◆ Your assignment ◆
Would you copy only the lines below, from the one containing "verbleiben Ihre personenbezogenen" through the very last one, leaving the pictures out?
Dataset entries below:
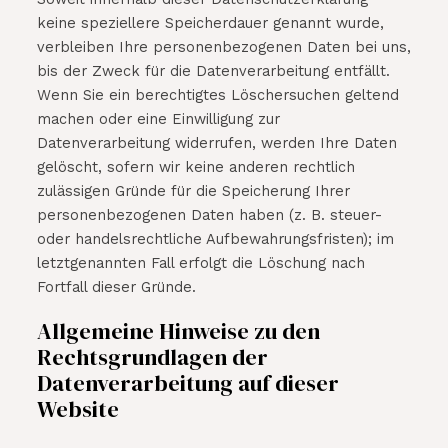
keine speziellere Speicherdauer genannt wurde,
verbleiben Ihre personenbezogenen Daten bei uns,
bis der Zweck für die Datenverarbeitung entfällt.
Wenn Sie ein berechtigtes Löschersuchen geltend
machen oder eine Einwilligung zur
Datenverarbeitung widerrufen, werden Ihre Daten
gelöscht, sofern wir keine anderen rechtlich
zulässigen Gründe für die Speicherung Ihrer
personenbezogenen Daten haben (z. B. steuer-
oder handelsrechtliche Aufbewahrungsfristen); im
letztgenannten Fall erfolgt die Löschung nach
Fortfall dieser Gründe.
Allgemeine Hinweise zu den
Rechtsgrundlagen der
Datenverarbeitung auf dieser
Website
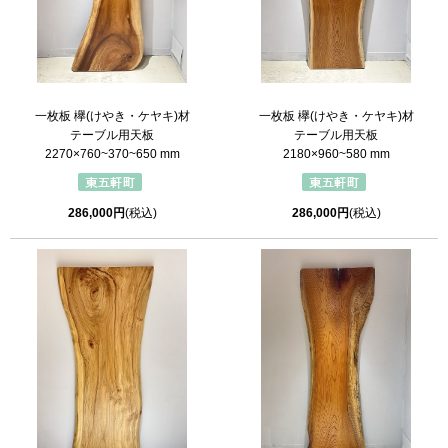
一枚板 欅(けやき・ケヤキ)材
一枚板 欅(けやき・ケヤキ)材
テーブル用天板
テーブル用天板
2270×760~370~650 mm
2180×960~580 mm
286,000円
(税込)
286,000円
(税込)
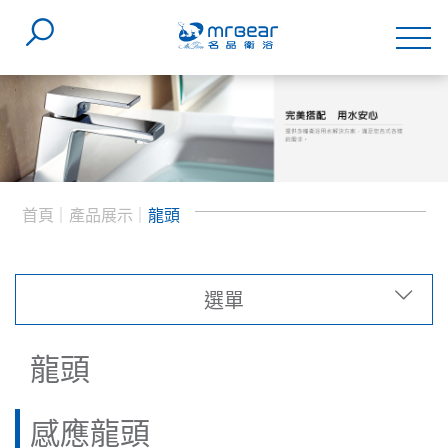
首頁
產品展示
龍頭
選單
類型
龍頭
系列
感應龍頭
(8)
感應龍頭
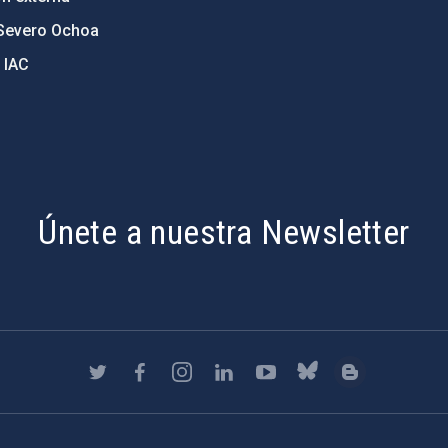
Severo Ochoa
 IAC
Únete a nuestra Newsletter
End of Dataset entries.
◆ Task answer ◆
verbleiben Ihre personenbezogenen Daten bei uns,
bis der Zweck für die Datenverarbeitung entfällt.
Wenn Sie ein berechtigtes Löschersuchen geltend
machen oder eine Einwilligung zur
Datenverarbeitung widerrufen, werden Ihre Daten
gelöscht, sofern wir keine anderen rechtlich
zulässigen Gründe für die Speicherung Ihrer
personenbezogenen Daten haben (z. B. steuer-
oder handelsrechtliche Aufbewahrungsfristen); im
letztgenannten Fall erfolgt die Löschung nach
Fortfall dieser Gründe.
Allgemeine Hinweise zu den
Rechtsgrundlagen der
Datenverarbeitung auf dieser
Website
一枚板 欅(けやき・ケヤキ)材
一枚板 欅(けやき・ケヤキ)材
テーブル用天板
テーブル用天板
2270×760~370~650 mm
2180×960~580 mm
286,000円
(税込)
286,000円
(税込)
首頁
產品展示
龍頭
選單
類型
龍頭
系列
感應龍頭
(8)
感應龍頭
Severo Ochoa
 IAC
Únete a nuestra Newsletter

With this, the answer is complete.